What constitutes an ‘Emerging’ Technology? Like every other analyst firm, large consulting organizations or multinational corporations seem to have come up with a list of top emerging technologies based on different parameters. However, World Economic Forum (WEF) has come up with one of the best definitions – the “Top Ten Emerging Technologies” report: Emerging Technologies are those that are not in wide use, emerging technologies will provide significant benefits to societies and economies within the next three to five years. Ideally, there should be more than one organization developing the technology. According to the WEC report, emerging technologies will alter or disrupt industries and ‘established ways of doing things, especially the traditional approach.
Few technologies indeed are new in capabilities or concept. Instead, many emerging technologies are replacement tools or add-ons providing incremental changes as part of the age-old continuous process improvement, known as ‘Incremental Innovation.’ When they are new, these technologies often ride up and down the hype curve, sometimes not making the final rise or doing it in a different form. However, which of these emerging technologies can ride the hype curve and meet the supply chain challenges in the next five-year period.
Artificial Intelligence (AI): Just as automated material handling equipment and robots can augment human actions, similarly, Artificial Intelligence (AI) and Machine Learning (ML) can augment human decision making. The job is divided between humans and machines, while each performs the tasks they do best. The machines can accurately and tirelessly churn vast amounts of data and reports or connections it has found through a variety of patterns-matching, neural networks, or other techniques. Then a human expert can determine whether that observation makes sense whether action needs to be taken and if that new learning should be automatically applied in the future.

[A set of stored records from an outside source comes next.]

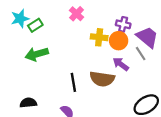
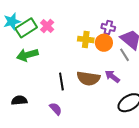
pink cross: (77, 14) -> (47, 26), moved
green rectangle: (35, 25) -> (26, 28), size x1.5
purple arrow: (121, 64) -> (112, 76), moved

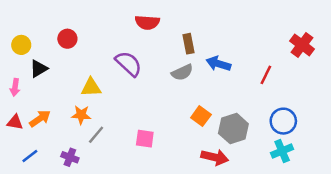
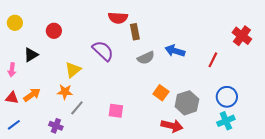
brown rectangle: (188, 44) -> (135, 32), moved
yellow circle: (21, 45) -> (15, 23), moved
yellow triangle: (91, 87) -> (73, 70), turned -36
blue line: (30, 156) -> (14, 125), moved

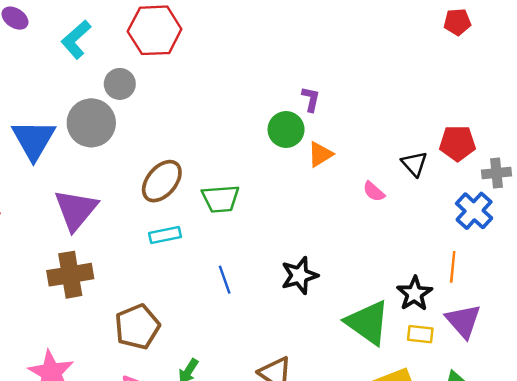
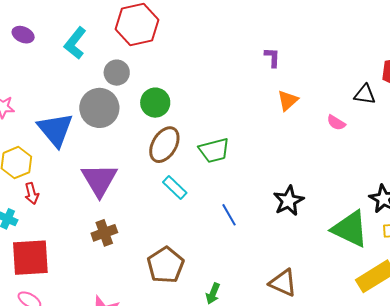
green circle: (286, 129) -> (155, 103), moved
black triangle: (414, 164) -> (365, 94), turned -30
cyan rectangle: (165, 235) -> (175, 187), turned 65
brown cross: (70, 275) -> (104, 233), size x0.7

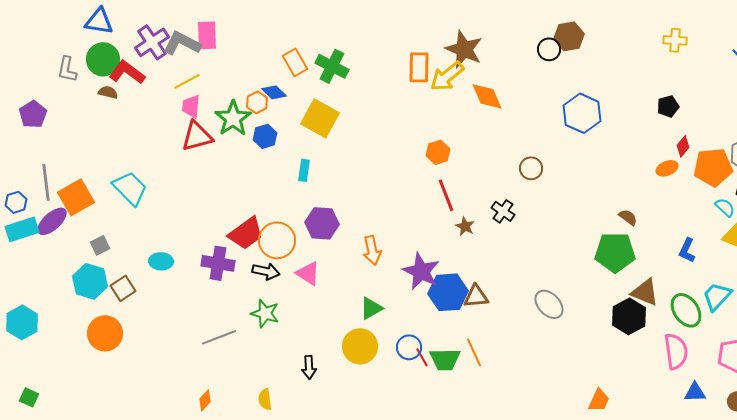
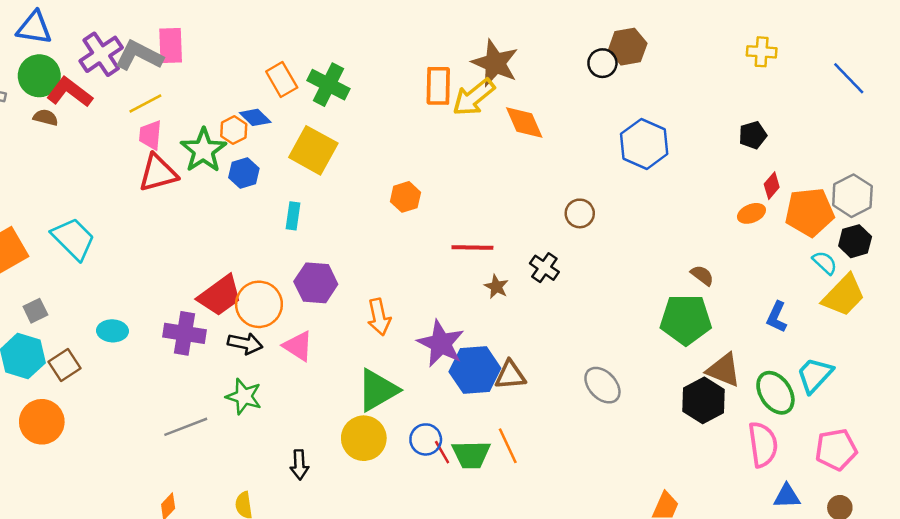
orange hexagon: (438, 152) -> (405, 197), moved
red line: (446, 195) -> (472, 248), turned -68
green triangle: (371, 308) -> (378, 390), size x1.5

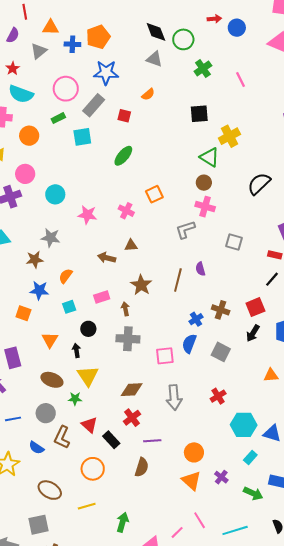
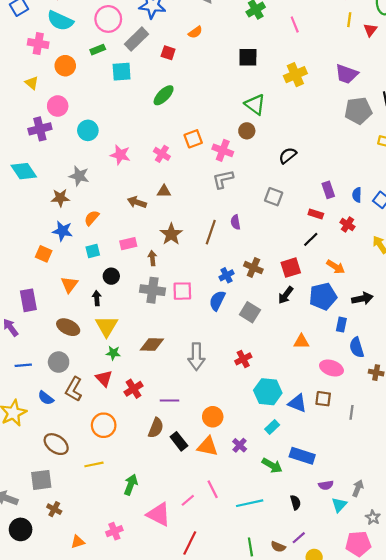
yellow cross: (229, 136) -> (295, 75), moved
black semicircle: (259, 184) -> (288, 156), moved, size x0.7
pink cross: (205, 207) -> (223, 150), moved
pink square: (165, 356) -> (182, 291), moved
green star: (75, 399) -> (113, 353), moved
red cross: (132, 418) -> (134, 389), moved
black rectangle: (111, 440) -> (179, 441), moved
orange triangle: (191, 481) -> (208, 446), turned -35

Besides, AI should be treated as a highly efficient data scanner that brings situations to a human’s attention rather than an autonomous decision-maker. This is because humans haven’t yet defined the world well enough for AI to understand the situational context and when should the rules be applied or shouldn’t be applied. As a result, AI doesn’t currently have the wisdom to act on its own except in the most well-defined circumstances where few exceptions exist, which could cause significant problems. Hence it is crucial to focus on AI as an enhancer, not a replacement for people.
Successful deployment of AI and ML is not easy and requires considerable skills and capabilities. The business cannot just buy AI solutions, plug it in like a utility, and expect it to churn out brilliant solutions. Instead, they will need highly skilled human ‘experts’ to guide and evaluate the machines and determine how to use the predictions and insights produced by the technology. Unfortunately, it has become highly challenging to find skilled people who understand how to structure and sort data and configure AI. As a result, people with the right skills are currently in very high demand. Therefore, most organizations’ short-term option is to contract with a service provider at a higher cost until it becomes financially viable and realistic to acquire dedicated internal resources. Besides, the job market is quite challenging as the world is heading into a gig economy which is the future.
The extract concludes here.